Q: How does ExecutorService and Thread Pools work?
Answer:
Why Thread Pools?
Creating a new Thread for every task is expensive (OS thread creation, memory allocation). Thread pools reuse a fixed set of threads to execute many tasks.
ExecutorService
The ExecutorService interface is the standard API for managing thread pools in Java.

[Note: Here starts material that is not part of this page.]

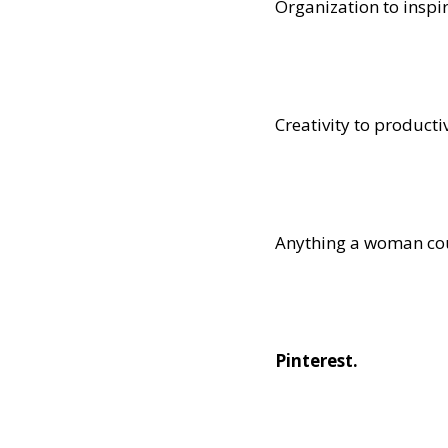
Organization to inspir
Creativity to productiv
Anything a woman coul
Pinterest.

// Fixed-size pool: always 4 threads
ExecutorService pool = Executors.newFixedThreadPool(4);
// Cached pool: creates threads on-demand, reuses idle ones
ExecutorService pool = Executors.newCachedThreadPool();
// Single thread: tasks execute sequentially in one thread
ExecutorService pool = Executors.newSingleThreadExecutor();
// Scheduled: run tasks after a delay or periodically
ScheduledExecutorService pool = Executors.newScheduledThreadPool(2);
Submitting Tasks
ExecutorService pool = Executors.newFixedThreadPool(4);
// Fire-and-forget (Runnable)
pool.submit(() -> System.out.println("Task 1"));
// Get a result (Callable)
Future<Integer> future = pool.submit(() -> computeExpensiveThing());
Integer result = future.get(); // Blocks until done
// Shutdown
pool.shutdown(); // Finish current tasks, reject new ones
pool.shutdownNow(); // Interrupt running tasks immediately
pool.awaitTermination(5, TimeUnit.SECONDS); // Wait for completion
ThreadPoolExecutor (Full Control)
The Executors factory methods are shortcuts. For production, configure ThreadPoolExecutor directly:
ThreadPoolExecutor executor = new ThreadPoolExecutor(
4, // corePoolSize: minimum threads kept alive
8, // maxPoolSize: maximum threads allowed
60, TimeUnit.SECONDS, // keepAliveTime for idle threads above core
new ArrayBlockingQueue<>(100), // work queue capacity
new ThreadPoolExecutor.CallerRunsPolicy() // rejection policy
);
Rejection Policies
When both the thread pool and work queue are full:
| Policy | Behavior |
|---|---|
AbortPolicy (default) | Throws RejectedExecutionException |
CallerRunsPolicy | The calling thread runs the task (backpressure) |
DiscardPolicy | Silently discards the task |
DiscardOldestPolicy | Discards the oldest queued task |
[!WARNING] Avoid
Executors.newCachedThreadPool()in production unless you're sure about your workload. It creates an unbounded number of threads. A sudden traffic spike can spawn thousands of threads, exhausting memory and crashing the JVM. Always useThreadPoolExecutorwith explicit bounds.